Imagen tomada de: http://www.venus-plaza.com

Abajito del reloj


Ricardo Medrano Torres

A mi Bolita

A la novia se le cita en el andén, abajito del reloj. Da la hora en punto y uno observa con atención el descenso del pueblo de los vagones anaranjados. Ella no llega puntual y a él se le queman la habas por el quicoreteo y el apapacho. Quince, veinte minutos tarde, ella arriba tan vaporosa con sus cuarenta y cinco minutos de trayecto desde su casa para cumplir con la cita. Qué importa que haya llegado a destiempo; total, cuando uno anda rendido a sus pies, las esperas no importan. De la manita se encaminan al cine más próximo.

Poco más de media hora de película y el Juanito Profundo (Johnny Depp) no logra más que nutrir la calentura con su farsa piratesca. Un guiño basta para ponerse de acuerdo en invertir mejor el tiempo: cinco letras. Ya era justo y necesario, tanto tiempo de estarle implorando y convenciendo de que el arroz se come, hasta que la Divina Providencia proveyó: le cayeron al faivleders (al cinco letras —para que me entiendan—). Pero lo que ahí sucedió es muy su purrún.
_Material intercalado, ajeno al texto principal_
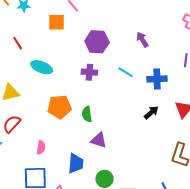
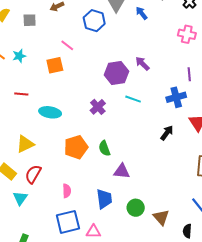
purple hexagon: (97, 42) -> (116, 73), moved
red line: (18, 43) -> (21, 94), turned -40
purple cross: (89, 72) -> (98, 107), turned -35
blue cross: (157, 79) -> (176, 97), moved

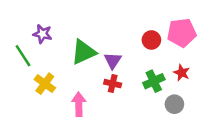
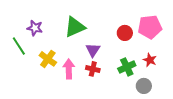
green triangle: (84, 52) -> (75, 27), moved
yellow cross: (45, 84) -> (48, 59), moved
pink arrow: (79, 104) -> (69, 69), moved

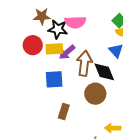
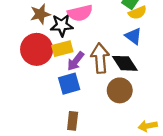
red circle: (33, 45) -> (37, 49), size x1.4
purple arrow: (67, 52) -> (76, 61), moved
brown rectangle: (64, 111) -> (73, 121), moved

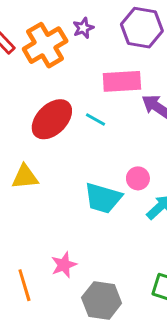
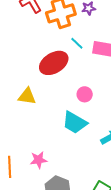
cyan line: (96, 119) -> (77, 43), moved
pink circle: (138, 178) -> (85, 94), moved

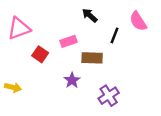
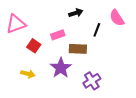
black arrow: (90, 15) -> (76, 13), turned 120
purple star: (72, 80) -> (61, 68), size x1.5
yellow arrow: (13, 87) -> (28, 74), moved

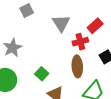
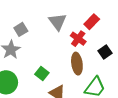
gray square: (27, 11) -> (21, 29), moved
red cross: (80, 42) -> (78, 39), turned -35

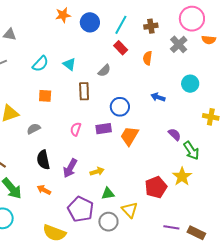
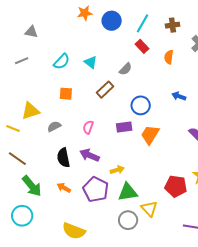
brown rectangle: (84, 91) -> (105, 90), turned 48
pink semicircle: (76, 129) -> (88, 127), moved
purple arrow: (70, 168) -> (89, 155), moved, turned 84
red pentagon: (156, 187) -> (176, 186), turned 30
green triangle: (108, 194) -> (128, 192), size x1.5
purple pentagon: (81, 209) -> (96, 189), moved

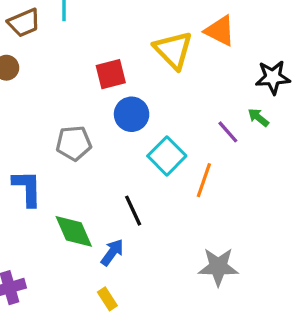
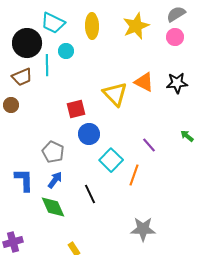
black star: (273, 77) -> (177, 83), moved
green arrow: (258, 117) -> (187, 136), moved
gray pentagon: (74, 143) -> (53, 152), turned 30
blue arrow: (112, 252) -> (55, 180), moved

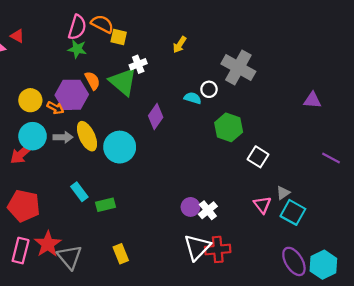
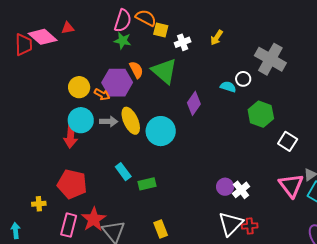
red triangle: (17, 36) -> (68, 28), turned -40
white cross: (138, 64) -> (183, 42), moved
red arrow: (22, 154) -> (71, 136), turned -45
pink triangle: (262, 205) -> (291, 185), size x1.5
red cross: (218, 249) -> (250, 226), size x0.7

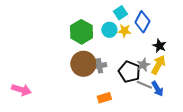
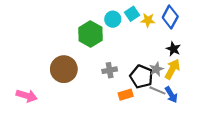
blue diamond: (142, 22) -> (170, 17), moved
cyan circle: (109, 30) -> (113, 19), moved
yellow star: (124, 31) -> (148, 20), moved
brown circle: (83, 64) -> (64, 69), moved
orange rectangle: (104, 98) -> (126, 95), moved

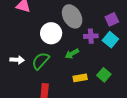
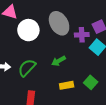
white circle: (51, 33) -> (28, 30), moved
purple cross: (91, 36) -> (82, 35), moved

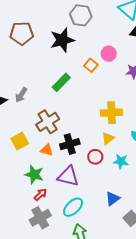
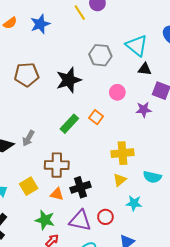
gray hexagon: (81, 15) -> (100, 55), moved
orange square: (91, 65) -> (96, 117), moved
brown cross: (48, 122) -> (57, 165), turned 35
red circle: (95, 157) -> (105, 217), moved

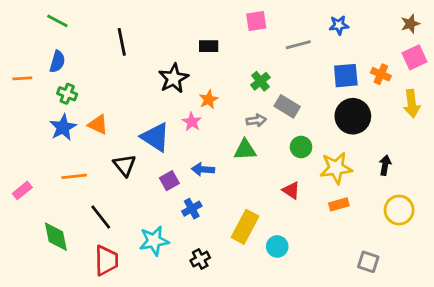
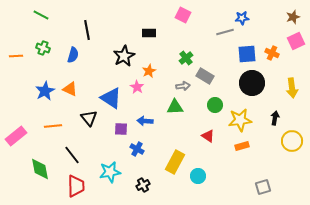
pink square: (256, 21) -> (183, 15), turned 35
gray line: (298, 45) -> (225, 32), moved
blue semicircle: (57, 62) -> (73, 55), moved
green cross: (67, 94) -> (43, 48), moved
yellow arrow: (412, 104) -> (292, 88), moved
purple square: (169, 181) -> (121, 129), turned 32
pink rectangle: (22, 190) -> (16, 136), size x1.5
blue cross: (192, 209) -> (137, 149), turned -32
yellow circle: (399, 210) -> (292, 141), moved
gray square: (368, 262) -> (263, 187), turned -35

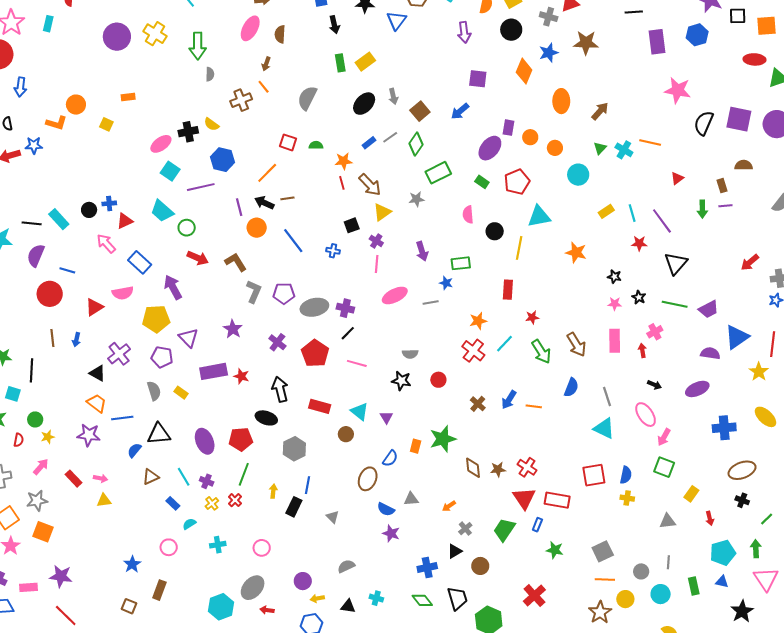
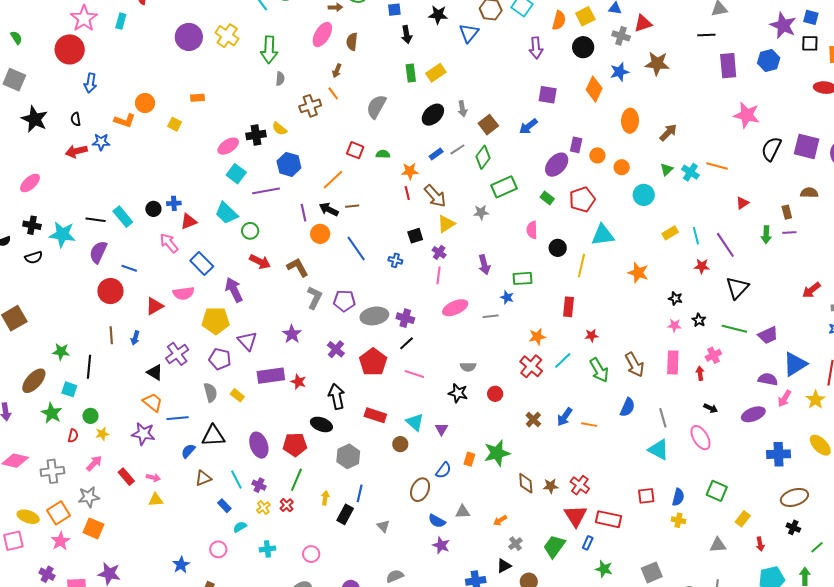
pink arrow: (664, 437) -> (785, 398), moved
red square: (594, 475) -> (646, 496), size x0.7

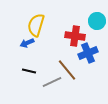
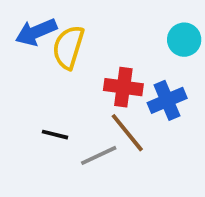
red cross: (75, 36) -> (123, 87), moved
blue arrow: (27, 43) -> (36, 32), moved, size x1.5

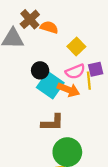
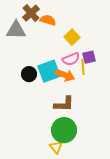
black circle: (40, 70) -> (29, 74), moved
cyan square: (50, 85) -> (49, 71), turned 35
brown L-shape: (53, 123) -> (64, 104), moved

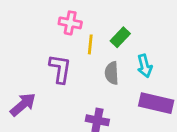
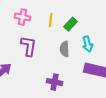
pink cross: (70, 23) -> (23, 17), moved
yellow line: (90, 44) -> (51, 20), moved

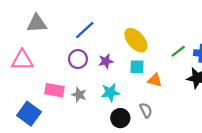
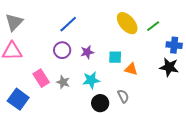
gray triangle: (37, 23) -> (14, 22), moved, turned -42
yellow ellipse: (136, 40) -> (127, 23), moved
green line: (178, 51) -> (153, 26), moved
pink rectangle: (55, 90) -> (41, 78), turned 48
Luego de la obligatoria siesta caminan por la Alameda Central, piden un chicharrón con crema y chile y se previenen contra la sed con un orange en botella de plástico. Se hace tarde y la guaracha sabrosona suena que suena, retumba que retumba en el parque del que Diego hiciera su “Sueño de una tarde dominical en la Alameda Central”. El amor brota por los poros cuando se es joven y se tiene la fortuna de probar los elíxires sagrados de tu diva y compartir los efluvios propios con la susodicha; sales fortalecido, más que menguado en materia de energía corporal.

Son novios y ahora amantes, son dos y uno solo, y esperan no convertirse en tres, porque en sus planes no está aquello de “donde comen dos comen más” (con eso se engañan, pues disfrazadamente lo desean). Él, de reojo, le mira las nalguitas con deleite. Mira nomás lo que me acabo de comer —piensa y se relame los bigotes como el gato.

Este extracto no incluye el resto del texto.